Conversely(?), students of computer science with artistic aspirations are
starved within computer science. At least that was the case back in the
early nineties; hopefully it is changing. I only managed three years of a
computer science/math program. In the fourth year, I had to take a very poor
course in databases; the most exciting material was about explicit sets and
empty relationships. It was annoying to be the only one laughing, so I quit.
Daddy databases mommy databases baby databases. The exciting course was the
one about 'Language and the Theory of Computation' in third year. It was
taught by a comp sci daddy database kind of a guy, though. Later, I met the
fellow (actually the Mike Fellows) who usually teaches that course when he
came to a poetry reading series I hosted. I told him that I really enjoyed
the course and had written http://vispo.com/writings/poems/alice.htm during
the course as a kind of response to the exciting material. He read that poem
to his class. We became friends and collaborated on some puzzles, one of
which is CoLoRaTiOn at http://www.vispo.com/software . I went to his wedding
in San Diego; the wedding was on the beach and at the end of the ceremony
the bride and groom went boogy boarding. Mike is teaching now in Australia
and has established a new approach to complexity analysis called
'parameterized complexity theory'. When he was here in Canada, every month
or so a bunch of us (mainly Mike and his grad students) would do an evening
with kids in a gymnasium. We'd make materials like big tarps on which were
drawn diagrams that defined games/puzzles, based on the mathematics of
computer science, that kids could play on in groups to understand things
like sorting algorithms in parallel computing environments and compare those
in their complexity with non-parallel sorting algorithms. He is a great
populizer of the math of computer science.
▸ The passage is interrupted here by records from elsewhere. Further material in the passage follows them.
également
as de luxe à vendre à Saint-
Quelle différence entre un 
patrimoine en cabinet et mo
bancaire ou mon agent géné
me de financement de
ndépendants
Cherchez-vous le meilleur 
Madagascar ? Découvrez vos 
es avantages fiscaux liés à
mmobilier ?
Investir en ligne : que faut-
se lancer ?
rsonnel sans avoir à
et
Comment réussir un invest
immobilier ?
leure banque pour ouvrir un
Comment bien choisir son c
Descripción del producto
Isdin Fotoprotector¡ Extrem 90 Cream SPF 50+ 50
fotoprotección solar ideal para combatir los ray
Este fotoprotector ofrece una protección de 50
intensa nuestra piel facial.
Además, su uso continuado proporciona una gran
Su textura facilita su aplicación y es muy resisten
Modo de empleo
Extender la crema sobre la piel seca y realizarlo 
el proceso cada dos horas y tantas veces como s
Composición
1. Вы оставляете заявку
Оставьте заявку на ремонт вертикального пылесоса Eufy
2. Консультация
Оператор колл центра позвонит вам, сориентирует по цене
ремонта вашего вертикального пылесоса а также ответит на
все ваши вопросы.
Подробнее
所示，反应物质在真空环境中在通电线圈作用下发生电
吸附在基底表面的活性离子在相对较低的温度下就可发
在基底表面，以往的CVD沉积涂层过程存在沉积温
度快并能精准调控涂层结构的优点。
The kids went through the roof
with excitement about it, often (as did the parents) and it gave many of
them their first sense of the fun and relevance of mathematics. And computer
science. Education should light a fire.

So all the fun stuff (and perhaps much of the real learning) in computer
science typically happens, if at all, more or less outside the departmental
torpor that defines the culture of math and computer science where big
widget industry chuffs along. As I've mentioned in a post or two, the
culture of math and computer science is, too often, unnecessarily
intellectually torturous, strongly affiliated with the quotidian forces of
dullness, mechanization, the military industrial entertainment sector, and
generally sucketh. Art and science need to be closer together to save the
world from the forces of dullness, the forces of heavily machined banality.
That should be part of the agenda of any New Media department.